Yesterday before church we headed out early, just like always, to help get investigators and inactive members to sacrament meeting. Every house we passed by, there was some sort of problem or excuse (they were sick, they overslept, they were expecting company, etc).
We even spent 10 minutes clapping and knocking and calling and trying to wake up the kids in one inactive family who had promised they would come to church with us--but to no avail. Feeling pretty discouraged (especially considering that this was my last Sunday in the mission) we started walking quickly towards the chapel, afraid we´d be late. When we were just a few blocks away we saw Gino (one of the boys we had been trying to wake up) riding his bike with Rodrigo (one of our investigators) sitting on the handlebars. We were so happy!

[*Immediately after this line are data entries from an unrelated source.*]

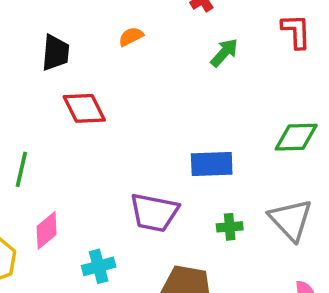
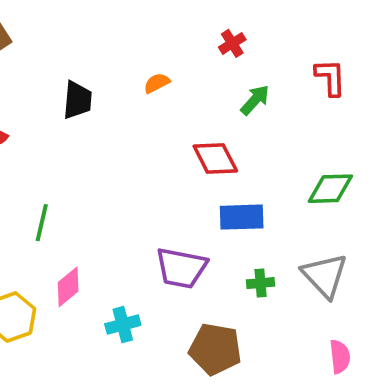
red diamond: (84, 108) -> (215, 159), moved

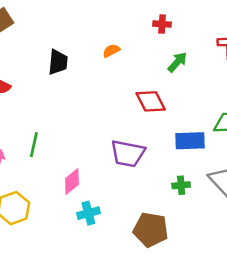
red cross: (232, 43) -> (162, 24), turned 36
blue rectangle: (242, 217) -> (190, 141), moved
purple trapezoid: (181, 268) -> (128, 153), moved
pink diamond: (68, 287) -> (72, 181), moved

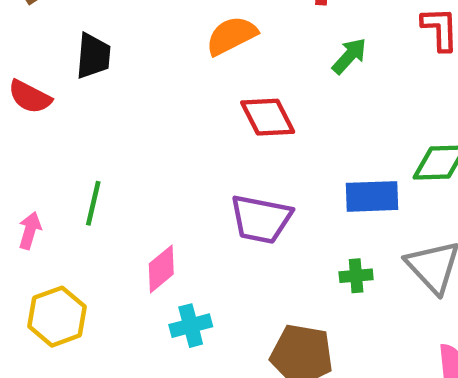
orange semicircle: (111, 51) -> (231, 36), size x1.6
black trapezoid: (58, 62) -> (93, 56), moved
red diamond: (151, 101) -> (268, 117), moved

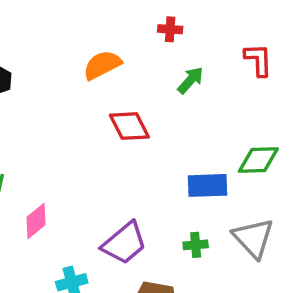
purple trapezoid: (261, 219) -> (124, 243), moved, turned -51
pink diamond: (161, 269) -> (36, 221), moved

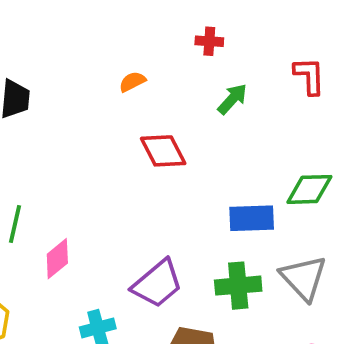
orange semicircle: (102, 65) -> (132, 82), size x0.6
green cross: (196, 245) -> (238, 286), size x1.6

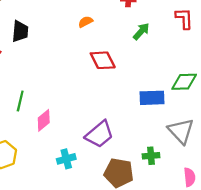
green cross: (238, 286) -> (151, 156), moved, size x0.7

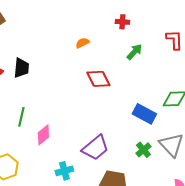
black trapezoid: (20, 31) -> (21, 68), moved
blue rectangle: (152, 98) -> (144, 114), turned 30
green cross: (151, 156) -> (143, 150), moved, turned -35

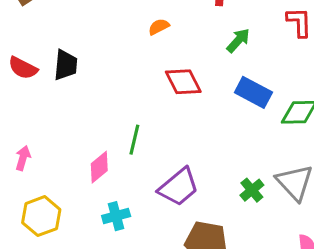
blue rectangle: (144, 114) -> (253, 92), moved
green line: (21, 117) -> (134, 140), moved
cyan cross: (64, 171) -> (116, 216), moved

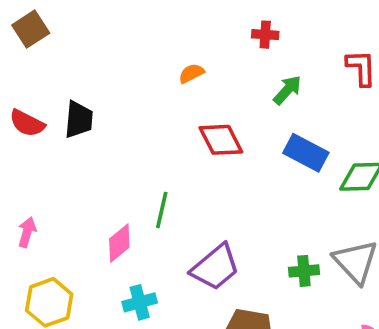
green cross: (252, 190) -> (304, 271), turned 35

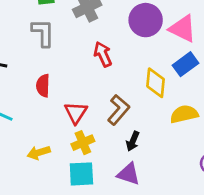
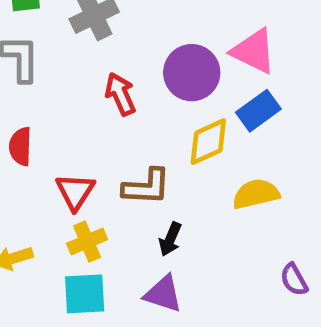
purple circle: (146, 20) -> (192, 73), moved
yellow diamond: (156, 83) -> (208, 142), turned 60
brown L-shape: (119, 110) -> (147, 187), turned 52

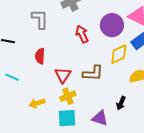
black arrow: (170, 239) -> (121, 103), moved

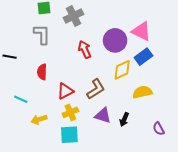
brown L-shape: (93, 73) -> (96, 89), turned -35
red triangle: (63, 75) -> (65, 91), turned 30
cyan line: (12, 77) -> (21, 99), moved
purple triangle: (100, 118) -> (103, 115), moved

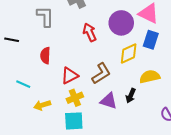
blue rectangle: (143, 57) -> (151, 40), turned -36
black arrow: (124, 120) -> (131, 96), moved

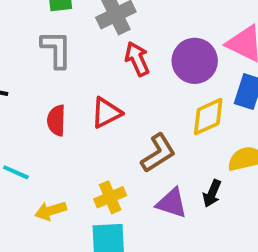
red arrow: (90, 32) -> (137, 59), moved
red triangle: (70, 76) -> (106, 113), moved

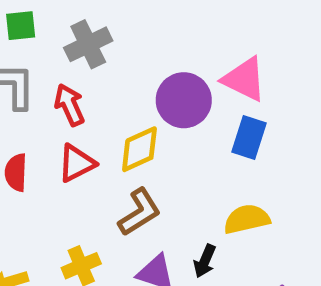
red arrow: (137, 59) -> (70, 105), moved
yellow diamond: (208, 117) -> (139, 149), moved

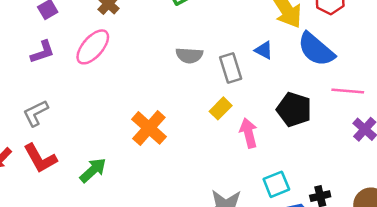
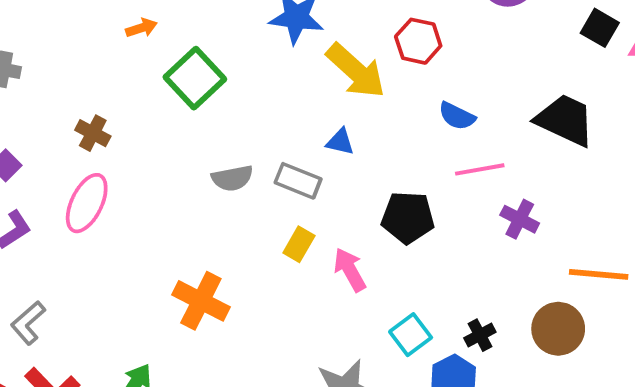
blue semicircle: (316, 49) -> (457, 116), moved, size x0.6
gray rectangle: (231, 68) -> (298, 181), turned -36

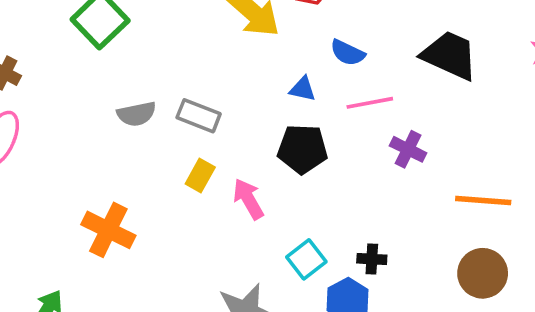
blue triangle: (340, 142) -> (303, 89), moved
brown circle: (558, 329) -> (483, 273), moved
black cross: (480, 335) -> (372, 259), turned 32

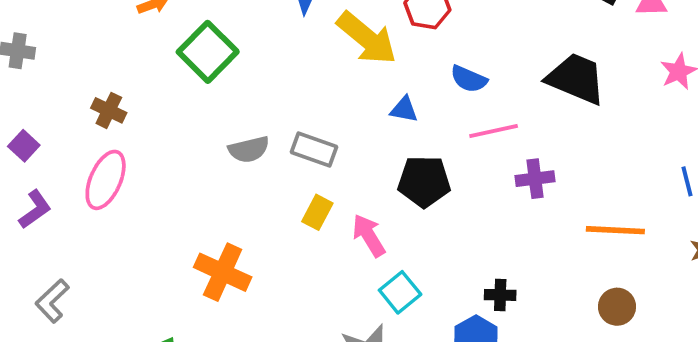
blue triangle: (303, 89) -> (404, 110), moved
purple cross: (408, 149) -> (535, 179), turned -32
cyan square: (306, 259) -> (400, 292), moved
brown circle: (483, 273) -> (617, 307), size x0.7

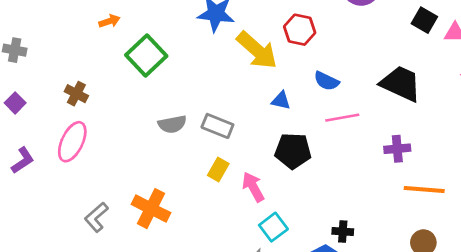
purple square: (24, 146) -> (15, 103), moved
purple cross: (535, 179) -> (397, 149), moved
gray L-shape: (52, 301) -> (96, 217), moved

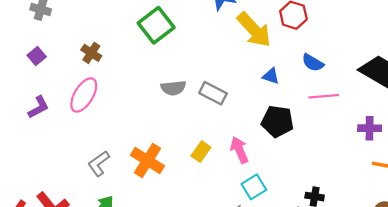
yellow rectangle: (218, 170) -> (201, 152), moved

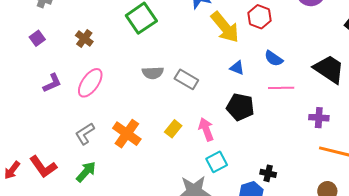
pink ellipse: (84, 95) -> (90, 83), moved
purple L-shape: (38, 107) -> (52, 83), moved

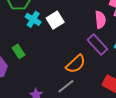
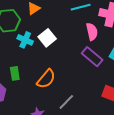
green rectangle: (18, 51) -> (15, 73), turned 32
orange semicircle: (76, 64) -> (46, 79), moved

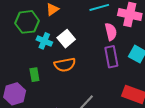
purple rectangle: (92, 57) -> (111, 57), turned 40
orange semicircle: (46, 79) -> (65, 65), moved, turned 40

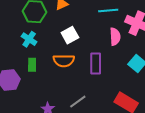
cyan cross: (44, 41) -> (29, 39), moved
purple rectangle: (111, 57) -> (96, 63), moved

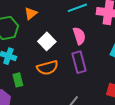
pink semicircle: (115, 37) -> (79, 36), moved

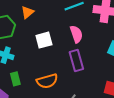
white square: (47, 41) -> (44, 40), turned 30
orange semicircle: (47, 68) -> (47, 81), moved

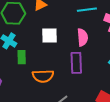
green rectangle: (15, 79) -> (22, 57), moved

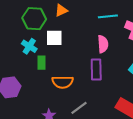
white square: (50, 35) -> (54, 38), moved

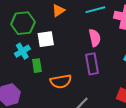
orange triangle: (61, 10) -> (58, 10), moved
cyan cross: (29, 46) -> (22, 51), turned 35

Then, sitting in the chapel, sweaty and tired and worn out from a morning of work--we watched as one by one, several other members and investigators arrived all by themselves. One woman, a new investigator, had come with some neighbors to our branch activity this week on Friday and decided, all by herself, that she wanted to come to church. We haven´t even taught her a single lesson yet, but she stayed all 3 hours and loved it and we are meeting with her this Tuesday.
In sacrament meeting, I was asked to give my testimony and I was tearing up before I even got up to the pulpit. And then when i got up there and looked out at all these people I love so much, I started crying for real (we had the best attendance both in terms of investigators and in members that we´ve had my whole time here...which I consider a tender mercy and miracle for my last Sunday in the mission)... but anyways I managed to pull myself together. And I shared a few words, and a scripture that seemed particularly perfect in light of that morning´s experience and many of my other experiences in my mission. It is 2 Nephi 25:23 -- "For we labor diligently to write, to persuade our children, and also our brethren, to believe in Christ, and to be reconciled to God; for we know that it is by grace that we are saved, after all we can do."
I believe in grace. I know that it is through the grace of our Lord Jesus Christ that we are saved (after all that we can do). Often "all that I can do" is so very little. But I know that God can take my weak and flawed strivings and with His grace it is somehow, incredibly, enough, and that He can even make miracles happen. Let me tell you, it is a VERY humbling experience being at the end of my mission. I still go to district meetings and conferences and hear the same things I have been hearing since I started my mission about how to be more obedient and how to teach and find and make commitments, etc, and I realize that I still need to improve and change so many things and that I literally have no time left. I feel humbled, but I do not feel any great regrets. I feel like I have given my best, and I have a whole lifetime to continue to learn and grow and apply the things I have learned here in Argentina about serving and helping in God´s kingdom in whatever small way I can. I know there is similar work to do at home and I am ready and excited to do it.
I am sad to leave, but please believe me when I say that I am also beyond excited to see all of you back home. I love you all so much and have missed you my whole mission, so it will be a wonderful reunion. I think in many ways I am the same Brooke I was when I left, and in many other ways, many of which I have yet to discover, I have grown and changed. You will have to see what you think when I get back.